The Archbishop of Canterbury, Dame Sarah Mullally, told peers she opposed the decriminalization of women terminating their own pregnancies, because it “risks making an imperfect situation worse.”

“Though its intention may not be to change the 24-week abortion limit, it undoubtedly risks eroding the safeguards and enforcement of those legal limits and, inadvertently, undermining the value of human life,” she said.

The Archbishop of Canterbury, then the Bishop of London Sarah Mullally during a Church of England press conference at Lambeth Palace Library, in south London, England, on Jan. 20, 2023. (PA WIRE)
The Bishop of London Sarah Mullally during a Church of England press conference at Lambeth Palace Library, in south London, on Jan. 20, 2023. (PA WIRE)

Public Opinion

Polling carried out in 2017 by ComRes found that just one percent of the UK population supported extending abortion limits to birth, although the survey did not directly ask about decriminalization.

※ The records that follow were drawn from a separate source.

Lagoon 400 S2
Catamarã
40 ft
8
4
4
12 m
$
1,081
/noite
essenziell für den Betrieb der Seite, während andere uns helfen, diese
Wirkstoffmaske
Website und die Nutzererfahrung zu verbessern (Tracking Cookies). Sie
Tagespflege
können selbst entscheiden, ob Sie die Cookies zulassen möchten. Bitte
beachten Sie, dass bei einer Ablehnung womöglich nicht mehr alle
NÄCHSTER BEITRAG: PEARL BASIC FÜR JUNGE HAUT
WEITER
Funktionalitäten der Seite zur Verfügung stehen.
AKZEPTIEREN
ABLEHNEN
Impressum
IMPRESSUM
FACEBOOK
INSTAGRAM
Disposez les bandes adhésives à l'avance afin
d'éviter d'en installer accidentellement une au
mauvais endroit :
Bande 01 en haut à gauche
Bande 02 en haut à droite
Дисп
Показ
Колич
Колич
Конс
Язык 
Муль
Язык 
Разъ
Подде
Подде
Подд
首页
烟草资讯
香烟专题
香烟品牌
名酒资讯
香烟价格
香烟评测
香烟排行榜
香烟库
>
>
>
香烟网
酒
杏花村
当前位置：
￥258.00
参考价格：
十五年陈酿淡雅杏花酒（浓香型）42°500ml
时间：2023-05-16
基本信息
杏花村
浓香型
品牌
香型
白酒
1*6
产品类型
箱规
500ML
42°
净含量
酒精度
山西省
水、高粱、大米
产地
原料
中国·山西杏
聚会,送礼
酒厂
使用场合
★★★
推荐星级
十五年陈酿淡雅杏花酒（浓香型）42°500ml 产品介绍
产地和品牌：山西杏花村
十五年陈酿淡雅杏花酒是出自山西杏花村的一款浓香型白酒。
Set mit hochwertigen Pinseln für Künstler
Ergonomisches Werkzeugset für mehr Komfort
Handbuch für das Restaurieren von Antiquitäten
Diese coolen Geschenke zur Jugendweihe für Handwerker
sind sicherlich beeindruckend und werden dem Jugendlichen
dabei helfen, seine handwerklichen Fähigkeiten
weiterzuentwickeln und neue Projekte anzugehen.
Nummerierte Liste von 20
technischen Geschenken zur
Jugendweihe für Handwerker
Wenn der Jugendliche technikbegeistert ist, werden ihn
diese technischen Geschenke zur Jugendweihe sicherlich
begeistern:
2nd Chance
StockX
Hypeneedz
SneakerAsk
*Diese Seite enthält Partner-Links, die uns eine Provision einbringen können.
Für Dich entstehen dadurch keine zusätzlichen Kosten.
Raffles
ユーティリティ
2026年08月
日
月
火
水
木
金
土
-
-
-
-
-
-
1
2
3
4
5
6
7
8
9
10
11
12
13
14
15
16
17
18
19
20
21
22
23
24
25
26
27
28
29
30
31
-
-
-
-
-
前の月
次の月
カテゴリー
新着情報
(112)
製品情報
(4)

More recent polling by YouGov in 2023 showed that while 65 percent of Britons backed abortion on request before 24 weeks, just 17 percent supported it without restriction after that.

Abortion complications become likely as pregnancy progresses, no matter which method is used. A government review carried out in England from 2017 to 2021 found there were 0.4 complications per 1,000 abortions at two to nine weeks, rising to 23.8 per 1,000 at 20 weeks or later.

The most recent statistics available show there were 277,970 abortions in England and Wales in 2023, the highest number since the procedure was legalized, and an increase of 11 percent compared with the previous year.

Abortions after 24 weeks are rare in the UK, according to official statistics, with 260 cases recorded in England and Wales in 2022—around 0.1 percent of the total—while around 1 percent are performed after 20 weeks.